1 1/2 lb / 750 g mixed roots (example 1 sweet potato, 3 beetroots, 2 potatoes) 2 tbsp olive oil 1 tsp salt
Herby Chickpea Salad 2 cups mixed baby leaf lettuce 4 sprigs cilantro / coriander 4 sprigs fresh mint 1 x 14 oz / 400 g can chickpeas / garbanzo beans 2 tbsp toasted sesame oil 1/2 lemon, juice
To serve 1 cup Turkish yogurt or coconut yogurt 1 avocado 2 tbsp mixed sesame seeds sauerkraut or pickled ginger or pickled onions
Preheat the oven to 200°C and grease or place baking paper on two baking trays. Rinse the roots and scrub off any dirt. Trim off the edges, attach to a spiralizer and make noodles/ribbons/shoestrings (or use a julienne peeler or box grater). Drizzle with olive oil and salt and toss and mix so all root ribbons are combined. If you have very long ribbons, you can cut them with a scissor to make it easier to mix.
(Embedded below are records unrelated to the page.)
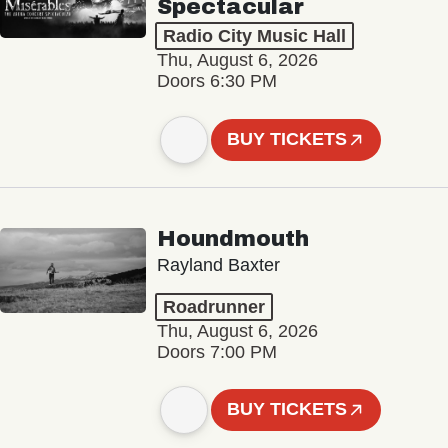
Spectacular
Radio City Music Hall
Thu, August 6, 2026
Doors 6:30 PM
BUY TICKETS
Houndmouth
Rayland Baxter
Roadrunner
Thu, August 6, 2026
Doors 7:00 PM
BUY TICKETS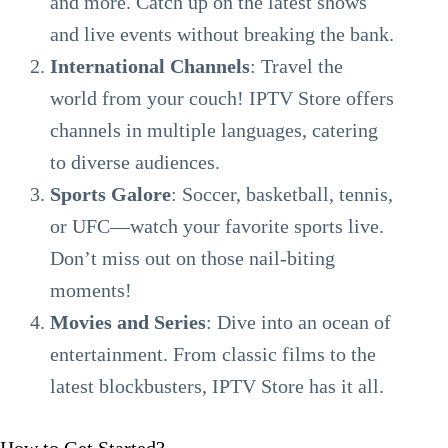
and more. Catch up on the latest shows
and live events without breaking the bank.
International Channels
: Travel the
world from your couch! IPTV Store offers
channels in multiple languages, catering
to diverse audiences.
Sports Galore
: Soccer, basketball, tennis,
or UFC—watch your favorite sports live.
Don’t miss out on those nail-biting
moments!
Movies and Series
: Dive into an ocean of
entertainment. From classic films to the
latest blockbusters, IPTV Store has it all.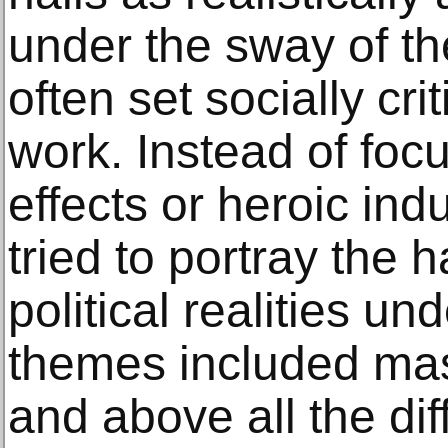
under the sway of th
often set socially cri
work. Instead of foc
effects or heroic indu
tried to portray the 
political realities un
themes included m
and above all the dif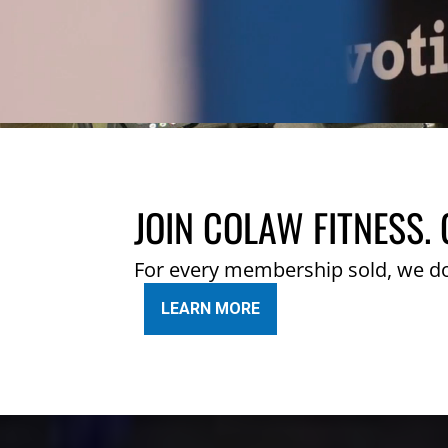
JOIN COLAW FITNESS. 
For every membership sold, we d
LEARN MORE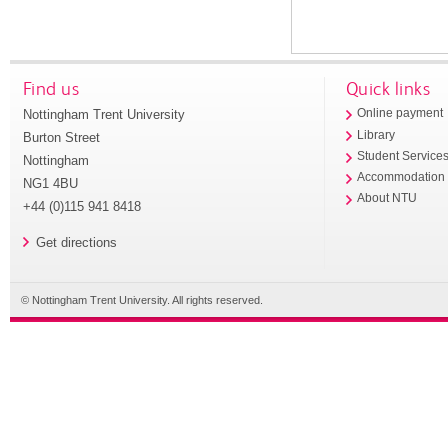
Find us
Quick links
Nottingham Trent University
Online payment
Library
Burton Street
Student Service
Nottingham
Accommodation
NG1 4BU
About NTU
+44 (0)115 941 8418
Get directions
© Nottingham Trent University. All rights reserved.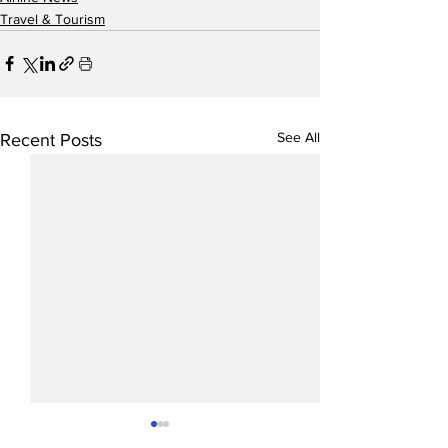
Travel & Tourism
See All
Recent Posts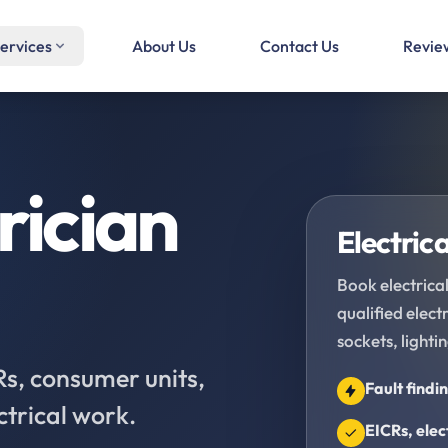
ervices
About Us
Contact Us
Revie
rician
Electrica
Book electrical
qualified elec
sockets, lighti
CRs, consumer units,
Fault findi
ctrical work.
EICRs, elec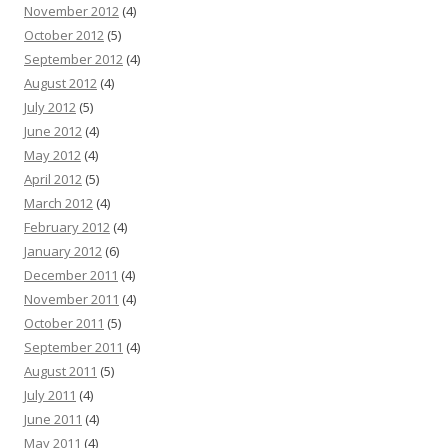
November 2012
(4)
October 2012
(5)
September 2012
(4)
August 2012
(4)
July 2012
(5)
June 2012
(4)
May 2012
(4)
April 2012
(5)
March 2012
(4)
February 2012
(4)
January 2012
(6)
December 2011
(4)
November 2011
(4)
October 2011
(5)
September 2011
(4)
August 2011
(5)
July 2011
(4)
June 2011
(4)
May 2011
(4)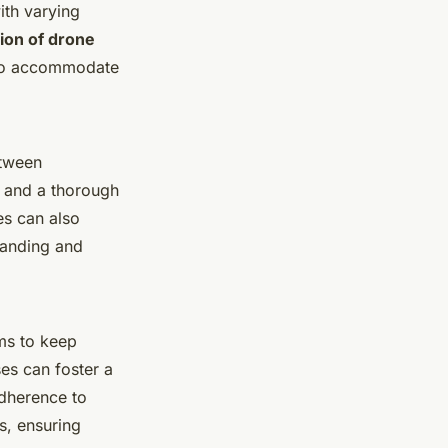
ith varying
ion of drone
y to accommodate
etween
s and a thorough
es can also
tanding and
ams to keep
es can foster a
adherence to
s, ensuring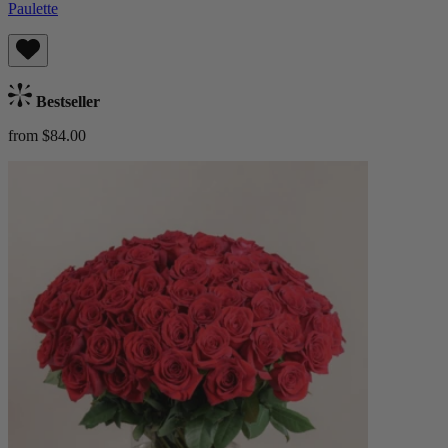
Paulette
Bestseller
from $84.00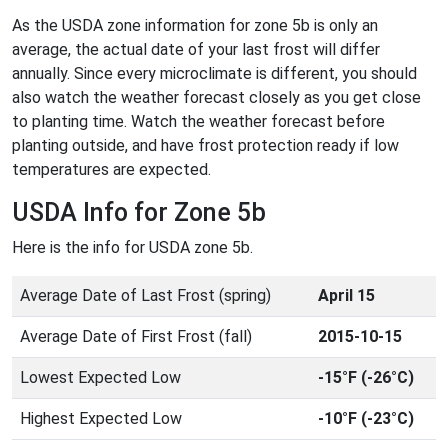
As the USDA zone information for zone 5b is only an
average, the actual date of your last frost will differ
annually. Since every microclimate is different, you should
also watch the weather forecast closely as you get close
to planting time. Watch the weather forecast before
planting outside, and have frost protection ready if low
temperatures are expected.
USDA Info for Zone 5b
Here is the info for USDA zone 5b.
Average Date of Last Frost (spring)
April 15
Average Date of First Frost (fall)
2015-10-15
Lowest Expected Low
-15°F (-26°C)
Highest Expected Low
-10°F (-23°C)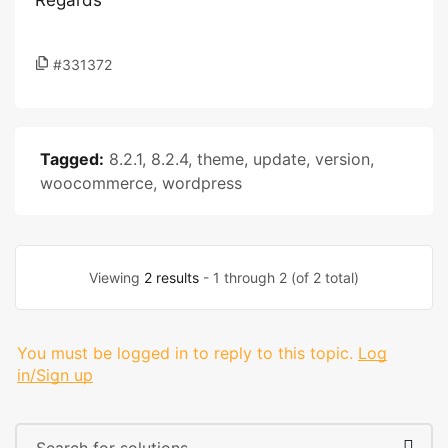
Regards
#331372
Tagged:
8.2.1
,
8.2.4
,
theme
,
update
,
version
,
woocommerce
,
wordpress
Viewing
2 results
- 1 through 2 (of 2 total)
You must be logged in to reply to this topic.
Log
in/Sign up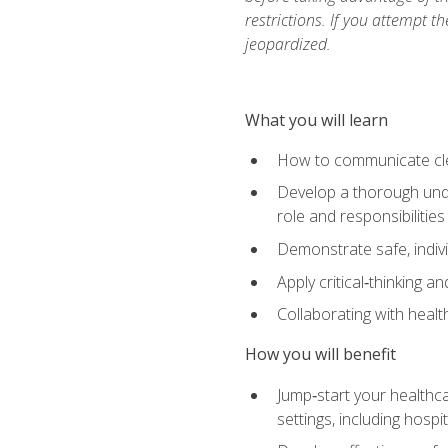
restrictions. If you attempt t
jeopardized.
What you will learn
How to communicate clear
Develop a thorough under
role and responsibilitie
Demonstrate safe, indivi
Apply critical‑thinking a
Collaborating with heal
How you will benefit
Jump‑start your healthca
settings, including hosp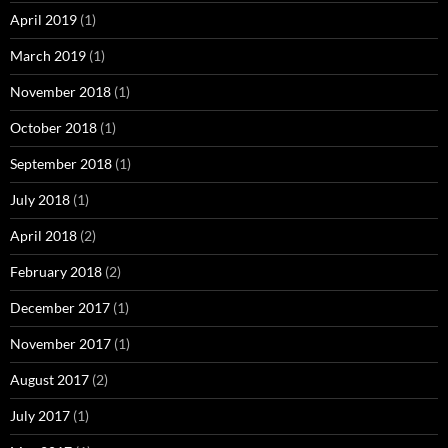
April 2019
(1)
March 2019
(1)
November 2018
(1)
October 2018
(1)
September 2018
(1)
July 2018
(1)
April 2018
(2)
February 2018
(2)
December 2017
(1)
November 2017
(1)
August 2017
(2)
July 2017
(1)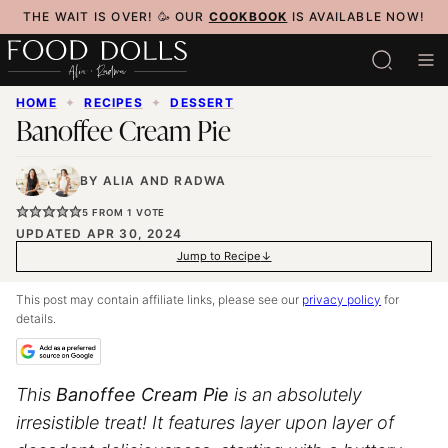
Skip
THE WAIT IS OVER! 🥳 OUR
COOKBOOK
IS AVAILABLE NOW!
to
content
HOME
✦
RECIPES
✦
DESSERT
Banoffee Cream Pie
BY
ALIA
AND
RADWA
5
FROM 1 VOTE
UPDATED APR 30, 2024
Jump to Recipe
This post may contain affiliate links, please see our
privacy policy
for
details.
This
Banoffee Cream Pie
is an absolutely
irresistible treat! It features layer upon layer of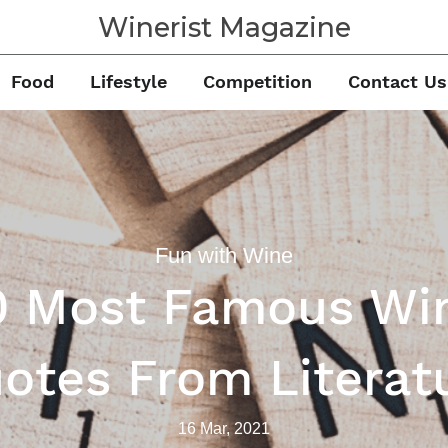
Winerist Magazine
Food
Lifestyle
Competition
Contact Us
Fun with Wine
0 Most Famous Wi
otes From Literat
16 Mar, 2021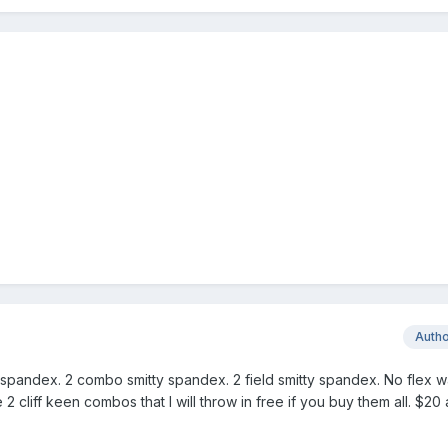
Auth
y spandex. 2 combo smitty spandex. 2 field smitty spandex. No flex wai
e 2 cliff keen combos that I will throw in free if you buy them all. $20 a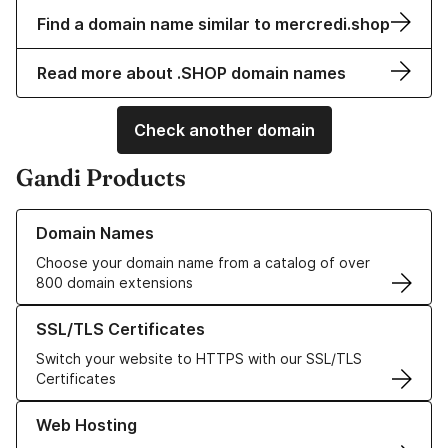
Find a domain name similar to mercredi.shop
Read more about .SHOP domain names
Check another domain
Gandi Products
Learn more about our Domain Names
Domain Names
Choose your domain name from a catalog of over
800 domain extensions
Learn more about our SSL/TLS Certificates
SSL/TLS Certificates
Switch your website to HTTPS with our SSL/TLS
Certificates
Learn more about our Web Hosting solutions
Web Hosting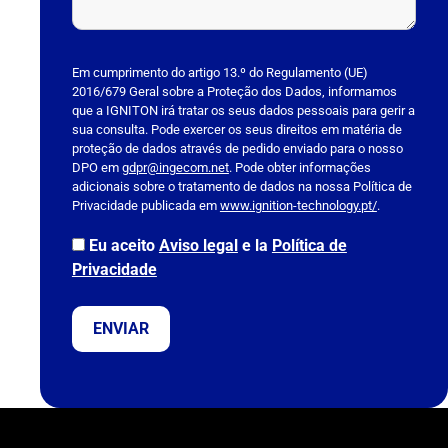
P
l
Em cumprimento do artigo 13.º do Regulamento (UE)
2016/679 Geral sobre a Proteção dos Dados, informamos
e
que a IGNITON irá tratar os seus dados pessoais para gerir a
a
sua consulta. Pode exercer os seus direitos em matéria de
s
proteção de dados através de pedido enviado para o nosso
DPO em
e
gdpr@ingecom.net
. Pode obter informações
adicionais sobre o tratamento de dados na nossa Política de
l
Privacidade publicada em
www.ignition-technology.pt/
.
e
a
Eu aceito
Aviso legal
e la
Política de
v
Privacidade
e
t
h
i
s
f
i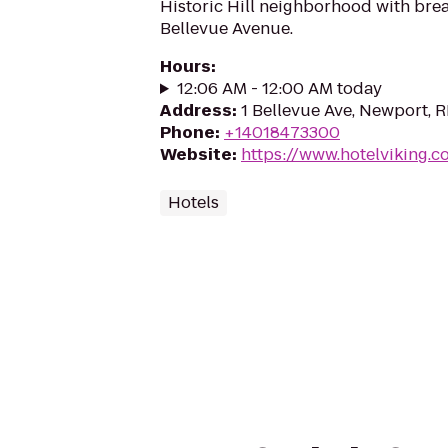
Historic Hill neighborhood with brea
Bellevue Avenue.
Hours
:
12:06 AM - 12:00 AM today
Address
:
1 Bellevue Ave, Newport, 
Phone
:
+14018473300
Website
:
https://www.hotelviking.c
Hotels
Arrange the tangled ribbons into nests and place on the baking tray, make sure that there aren’t too many loose ribbons on the sheet or they will burn quicker. Roast for 25-30 minutes or until crispy on the outside but not yet burnt.
While the roots are roasting, prepare the salad.
Chop the herbs and mix with the lettuce. Rinse the chickpeas thoroughly and add them to the lettuce. Drizzle with toasted sesame oil, lemon juice and sea salt. Toss and mix. Divide the avocado into quarters, remove the stone and use a sharp knife to slice each quarter thinly.
Remove the roots from the oven. Arrange 2-3 root tangles on each plate. Add a dollop of yogurt on each root tangle, top with salad, sliced avocado, sesame seeds and a spoonful of sauerkraut (or pickled ginger or pickled onion).